■ Your instructions
From the line below that contains "genau erstatten, damit" to the line that contains "an Weizen, Salz, Wein", repeat every line exactly, both ends included, and nothing else.

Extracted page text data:
Content starts
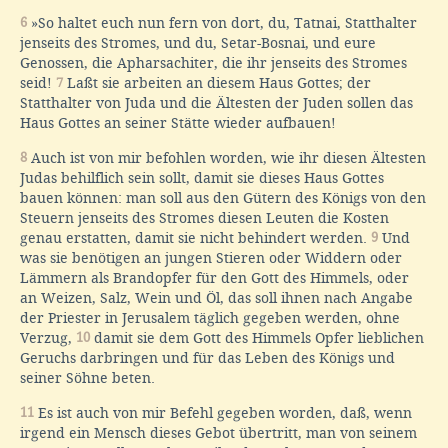
6
»So haltet euch nun fern von dort, du, Tatnai, Statthalter
jenseits des Stromes, und du, Setar-Bosnai, und eure
Genossen, die Apharsachiter, die ihr jenseits des Stromes
seid!
7
Laßt sie arbeiten an diesem Haus Gottes; der
Statthalter von Juda und die Ältesten der Juden sollen das
Haus Gottes an seiner Stätte wieder aufbauen!
8
Auch ist von mir befohlen worden, wie ihr diesen Ältesten
Judas behilflich sein sollt, damit sie dieses Haus Gottes
bauen können: man soll aus den Gütern des Königs von den
Steuern jenseits des Stromes diesen Leuten die Kosten
genau erstatten, damit sie nicht behindert werden.
9
Und
was sie benötigen an jungen Stieren oder Widdern oder
Lämmern als Brandopfer für den Gott des Himmels, oder
an Weizen, Salz, Wein und Öl, das soll ihnen nach Angabe
der Priester in Jerusalem täglich gegeben werden, ohne
Verzug,
10
damit sie dem Gott des Himmels Opfer lieblichen
Geruchs darbringen und für das Leben des Königs und
seiner Söhne beten.
11
Es ist auch von mir Befehl gegeben worden, daß, wenn
irgend ein Mensch dieses Gebot übertritt, man von seinem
Content ends
■ Solution to this exercise
genau erstatten, damit sie nicht behindert werden.
9
Und
was sie benötigen an jungen Stieren oder Widdern oder
Lämmern als Brandopfer für den Gott des Himmels, oder
an Weizen, Salz, Wein und Öl, das soll ihnen nach Angabe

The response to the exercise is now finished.